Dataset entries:
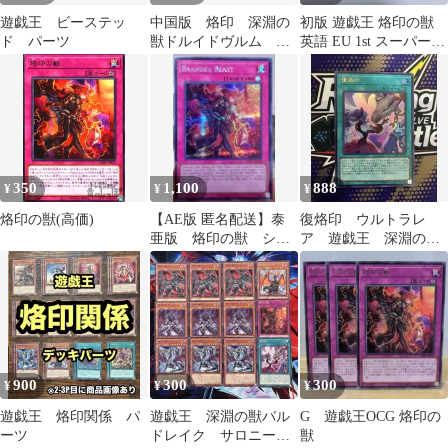
遊戯王 ビーステッ
中国版 烙印 深淵の
初版 遊戯王 烙印の獣
ド パーツ
獣ドルイドヴルム マ
英語 EU 1st スーパー
グナムート 烙印融
美品
合 レリーフ 簡体字
350
1,100
888
¥
¥
¥
烙印の獣(高価)
【AE版 匿名配送】泰
復烙印 ウルトラレ
亜版 烙印の獣 シー
ア 遊戯王 深淵の獣
クレットレア
ルベリオン 白の物
語 烙印ストーリー
900
300
300
¥
¥
¥
遊戯王 烙印関係 パ
遊戯王 深淵の獣バル
G 遊戯王OCG 烙印の
ーツ
ドレイク サロニー
獣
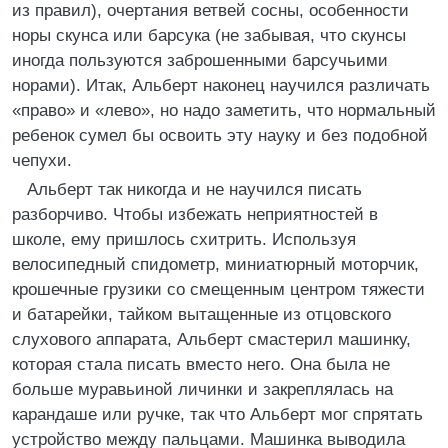
из правил), очертания ветвей сосны, особенности
норы скунса или барсука (не забывая, что скунсы
иногда пользуются заброшенными барсучьими
норами). Итак, Альберт наконец научился различать
«право» и «лево», но надо заметить, что нормальный
ребенок сумел бы освоить эту науку и без подобной
чепухи.
Альберт так никогда и не научился писать
разборчиво. Чтобы избежать неприятностей в
школе, ему пришлось схитрить. Используя
велосипедный спидометр, миниатюрный моторчик,
крошечные грузики со смещенным центром тяжести
и батарейки, тайком вытащенные из отцовского
слухового аппарата, Альберт смастерил машинку,
которая стала писать вместо него. Она была не
больше муравьиной личинки и закреплялась на
карандаше или ручке, так что Альберт мог спрятать
устройство между пальцами. Машинка выводила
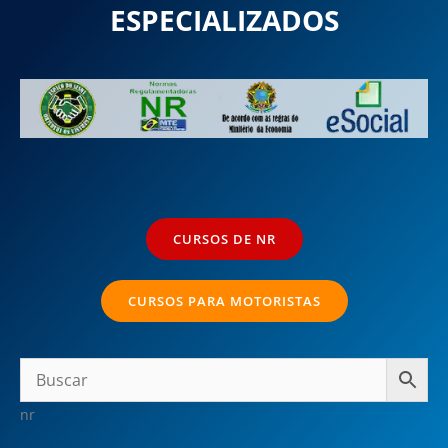
ESPECIALIZADOS
CURSOS DE NR
CURSOS PARA MOTORISTAS
nr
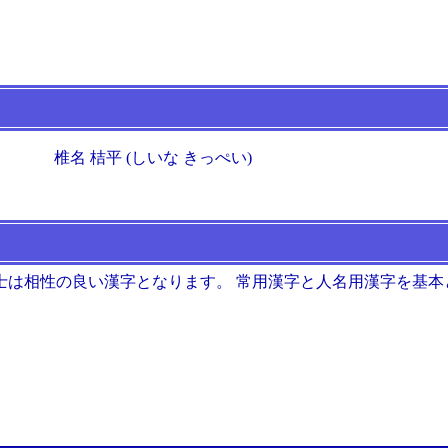
椎名 桔平 (しいな きっぺい)
士は相性の良い漢字となります。 常用漢字と人名用漢字を基本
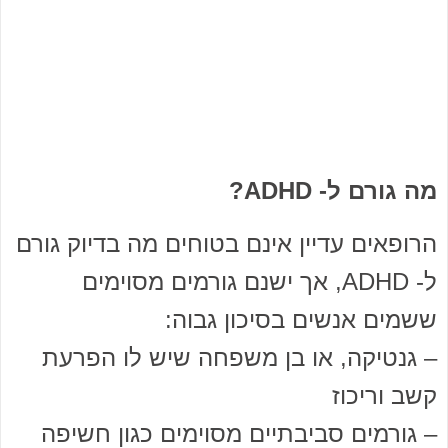
מה גורם ל- ADHD?
הרופאים עדיין אינם בטוחים מה בדיוק גורם
ל- ADHD, אך ישנם גורמים מסוימים
ששמים אנשים בסיכון גבוה:
– גנטיקה, או בן משפחה שיש לו הפרעת
קשב וריכוז
– גורמים סביבתיים מסוימים כגון חשיפה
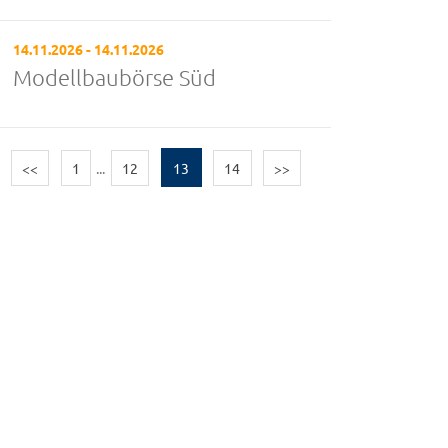
14.11.2026 - 14.11.2026
Modellbaubörse Süd
<<
1
...
12
13
14
>>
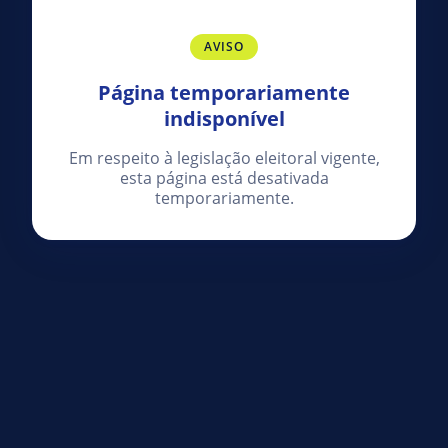
AVISO
Página temporariamente
indisponível
Em respeito à legislação eleitoral vigente,
esta página está desativada
temporariamente.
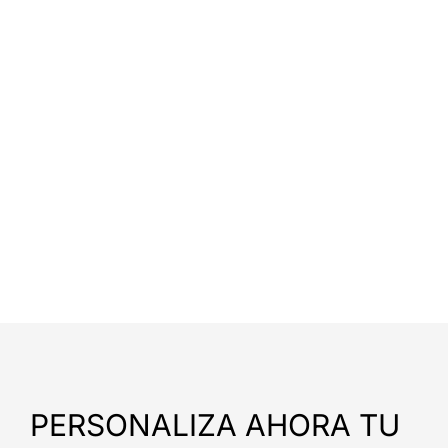
PERSONALIZA AHORA TU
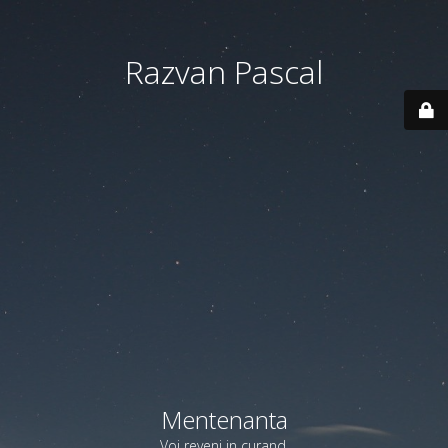
Razvan Pascal
Mentenanta
Voi reveni in curand.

# [Work request]
Could the lines above be copied out exactly, with no image carried over?

# [Written reply]
遊戯王 ビーステッ
中国版 烙印 深淵の
初版 遊戯王 烙印の獣
ド パーツ
獣ドルイドヴルム マ
英語 EU 1st スーパー
グナムート 烙印融
美品
合 レリーフ 簡体字
350
1,100
888
¥
¥
¥
烙印の獣(高価)
【AE版 匿名配送】泰
復烙印 ウルトラレ
亜版 烙印の獣 シー
ア 遊戯王 深淵の獣
クレットレア
ルベリオン 白の物
語 烙印ストーリー
900
300
300
¥
¥
¥
遊戯王 烙印関係 パ
遊戯王 深淵の獣バル
G 遊戯王OCG 烙印の
ーツ
ドレイク サロニー
獣
из правил), очертания ветвей сосны, особенности
норы скунса или барсука (не забывая, что скунсы
иногда пользуются заброшенными барсучьими
норами). Итак, Альберт наконец научился различать
«право» и «лево», но надо заметить, что нормальный
ребенок сумел бы освоить эту науку и без подобной
чепухи.
Альберт так никогда и не научился писать
разборчиво. Чтобы избежать неприятностей в
школе, ему пришлось схитрить. Используя
велосипедный спидометр, миниатюрный моторчик,
крошечные грузики со смещенным центром тяжести
и батарейки, тайком вытащенные из отцовского
слухового аппарата, Альберт смастерил машинку,
которая стала писать вместо него. Она была не
больше муравьиной личинки и закреплялась на
карандаше или ручке, так что Альберт мог спрятать
устройство между пальцами. Машинка выводила
ESPECIALIZADOS
CURSOS DE NR
CURSOS PARA MOTORISTAS
nr
椎名 桔平 (しいな きっぺい)
士は相性の良い漢字となります。 常用漢字と人名用漢字を基本
מה גורם ל- ADHD?
הרופאים עדיין אינם בטוחים מה בדיוק גורם
ל- ADHD, אך ישנם גורמים מסוימים
ששמים אנשים בסיכון גבוה:
– גנטיקה, או בן משפחה שיש לו הפרעת
קשב וריכוז
– גורמים סביבתיים מסוימים כגון חשיפה
14.11.2026 - 14.11.2026
Modellbaubörse Süd
<<
1
...
12
13
14
>>
AVISO
Página temporariamente
indisponível
Em respeito à legislação eleitoral vigente,
esta página está desativada
temporariamente.
PERSONALIZA AHORA TU
Razvan Pascal
Mentenanta
Voi reveni in curand.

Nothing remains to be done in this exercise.